Dalam balutan busana yang lengkap,
ikat merah yang terikat di kepala dengan gagahnya, baju tanpa kancing berwarna
hitam dengan celana gantung mencapai betis, dua selendang yang berwarna merah
diletakkan di pinggang serta di bahu, juga kencring lonceng di pergelangan kaki
kanannya. Ini adalah busana tari remo yang sangat disukai oleh Athea semenjak
ia masih duduk dibangku sekolah SMP dan tepat setelah 6 tahun ia bisa mencapai apa yang telah diimpikan saat
masa sekolah tersebut.
Expresso, athea senang sekali setelah
ia menarikan budaya Indonesia yang ia sukai itu. Sambil meneguk kopi secara
nikmat dengan memandang bintang-bintang yang semakin malam seperti berlian
kilauan emas yang memampang menghiasi langit. Secangkir kopi karsa menjawab
persoalan yang telah mengusik pikiran Athea beberapa detik yang lalu. Nikmat
nan santai merasuki tubuh athea untuk tidak memikirkan apa yang telah menjadi
persoalan masalah cinta antara Athea dengan Ardhan.
Persoalan cinta emang tidak akan ada
habisnya. Melupakan sejenak dan merasakan kehangatan dan kelezatan secangkir
kopi karsa yang berfilosof memaknai hidup. Setelah letih dan lelahnya Athea
menari diatas panggung semua beban hidupnya ia singkirkan dan Athea merasa
lebih santai saat setelah meminum secangkir kopi karsa expresso
*****
Hubungan antara Athea dengan Ardhan
selalu pasang surut bagaikan ombak dilautan yang sedang menerjang sebuah batu
karang. Ardhan yang begitu keras kepala dan Athea pun lebih keras kepala juga
walaupun ada sisi kelembutan dalam diri Athea. Ia tetap bersih kukuh dengan
pendapatnya. Yang ingin menang sendiri, tanpa ada salah satu pihak yang
mengalah. Dan pada akhirnya, hubungan diantara keduanya haruslah berakhir.
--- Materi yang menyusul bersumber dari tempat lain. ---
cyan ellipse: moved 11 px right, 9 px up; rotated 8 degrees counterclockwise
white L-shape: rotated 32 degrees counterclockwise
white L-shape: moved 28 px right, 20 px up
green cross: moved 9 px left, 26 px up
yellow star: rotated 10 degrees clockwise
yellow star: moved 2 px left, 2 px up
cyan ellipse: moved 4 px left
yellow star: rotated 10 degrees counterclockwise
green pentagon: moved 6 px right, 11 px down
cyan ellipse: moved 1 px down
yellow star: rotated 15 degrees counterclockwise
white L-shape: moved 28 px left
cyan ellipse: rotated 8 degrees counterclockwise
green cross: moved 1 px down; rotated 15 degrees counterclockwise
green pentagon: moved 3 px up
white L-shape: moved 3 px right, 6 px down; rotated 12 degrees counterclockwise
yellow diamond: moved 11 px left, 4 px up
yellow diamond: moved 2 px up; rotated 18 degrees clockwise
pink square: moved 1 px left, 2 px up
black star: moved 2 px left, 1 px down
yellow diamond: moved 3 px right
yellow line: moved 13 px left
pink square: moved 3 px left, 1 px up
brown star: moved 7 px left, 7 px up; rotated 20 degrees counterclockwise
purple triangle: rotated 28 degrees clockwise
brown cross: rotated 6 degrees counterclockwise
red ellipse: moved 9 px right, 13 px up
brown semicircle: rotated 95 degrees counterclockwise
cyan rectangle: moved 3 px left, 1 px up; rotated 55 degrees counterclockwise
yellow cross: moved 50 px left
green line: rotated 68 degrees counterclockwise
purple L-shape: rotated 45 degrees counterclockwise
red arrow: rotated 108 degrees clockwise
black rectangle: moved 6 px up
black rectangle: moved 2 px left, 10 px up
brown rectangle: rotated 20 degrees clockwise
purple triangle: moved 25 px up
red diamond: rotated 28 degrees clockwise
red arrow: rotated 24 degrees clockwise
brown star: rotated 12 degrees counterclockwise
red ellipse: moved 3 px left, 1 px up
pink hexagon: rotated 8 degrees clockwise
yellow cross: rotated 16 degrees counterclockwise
Athea perempuan dengan jiwa yang
tangguh, sifat yang sedikit agak tomboy mengakhiri hubungannya dengan Ardhan,
laki-laki dengan kulit sawo matang, berkacamata namun begitu dewasa sikapnya.
Ia harus mengakhiri hubungannya dengan Athea walaupun ia sudah terlanjur sayang
dengan athea.
“Tea, kenapa loe bersihkeras sih? mari
kita luruskan kesalah pahaman kita!” pinta Ardhan.
“Enyahlah loe, gue udah muak sama loe!” bentak Athea.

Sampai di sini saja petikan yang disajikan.